## WHAT THIS TASK INVOLVES
Please copy every line of the records below that holds the word "Korábbi".

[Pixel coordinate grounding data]
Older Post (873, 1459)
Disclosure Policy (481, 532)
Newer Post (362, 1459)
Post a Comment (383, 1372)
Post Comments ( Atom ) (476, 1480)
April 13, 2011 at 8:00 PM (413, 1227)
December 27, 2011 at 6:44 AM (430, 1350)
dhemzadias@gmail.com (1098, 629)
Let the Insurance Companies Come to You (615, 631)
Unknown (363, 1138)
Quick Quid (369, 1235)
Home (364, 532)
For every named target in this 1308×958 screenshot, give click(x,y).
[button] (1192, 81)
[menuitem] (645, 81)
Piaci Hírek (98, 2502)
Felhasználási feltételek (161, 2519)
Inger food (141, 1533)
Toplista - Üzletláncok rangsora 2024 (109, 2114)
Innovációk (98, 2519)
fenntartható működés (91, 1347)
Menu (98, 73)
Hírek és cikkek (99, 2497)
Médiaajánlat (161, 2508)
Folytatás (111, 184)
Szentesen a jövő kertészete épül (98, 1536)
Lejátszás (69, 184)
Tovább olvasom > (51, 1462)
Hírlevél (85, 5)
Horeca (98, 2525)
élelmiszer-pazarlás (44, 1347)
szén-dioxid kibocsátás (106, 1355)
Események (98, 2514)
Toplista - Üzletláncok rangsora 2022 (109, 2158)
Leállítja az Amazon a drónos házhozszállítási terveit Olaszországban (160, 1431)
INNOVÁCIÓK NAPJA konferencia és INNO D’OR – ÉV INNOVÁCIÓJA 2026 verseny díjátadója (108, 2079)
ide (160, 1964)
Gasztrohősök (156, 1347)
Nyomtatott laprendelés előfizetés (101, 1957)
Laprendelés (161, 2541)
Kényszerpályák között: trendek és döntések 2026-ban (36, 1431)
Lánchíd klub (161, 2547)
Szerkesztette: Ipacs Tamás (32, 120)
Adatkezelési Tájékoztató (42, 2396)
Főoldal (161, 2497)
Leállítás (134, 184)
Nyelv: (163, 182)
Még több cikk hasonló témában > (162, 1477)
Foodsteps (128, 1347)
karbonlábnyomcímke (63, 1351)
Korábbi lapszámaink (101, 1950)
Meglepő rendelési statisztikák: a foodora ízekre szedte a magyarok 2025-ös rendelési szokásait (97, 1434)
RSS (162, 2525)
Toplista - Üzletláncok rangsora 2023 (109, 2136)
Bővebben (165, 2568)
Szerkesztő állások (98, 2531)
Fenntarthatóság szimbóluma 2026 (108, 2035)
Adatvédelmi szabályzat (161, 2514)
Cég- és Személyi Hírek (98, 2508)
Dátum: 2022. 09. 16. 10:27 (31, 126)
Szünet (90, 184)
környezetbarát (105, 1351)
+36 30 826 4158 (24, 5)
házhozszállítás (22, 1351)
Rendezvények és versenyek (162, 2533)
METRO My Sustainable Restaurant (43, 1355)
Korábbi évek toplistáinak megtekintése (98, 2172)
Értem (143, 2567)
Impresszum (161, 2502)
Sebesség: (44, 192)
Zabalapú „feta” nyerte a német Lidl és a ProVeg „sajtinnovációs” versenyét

## ANSWER BELOW
Korábbi lapszámaink (101, 1950)
Korábbi évek toplistáinak megtekintése (98, 2172)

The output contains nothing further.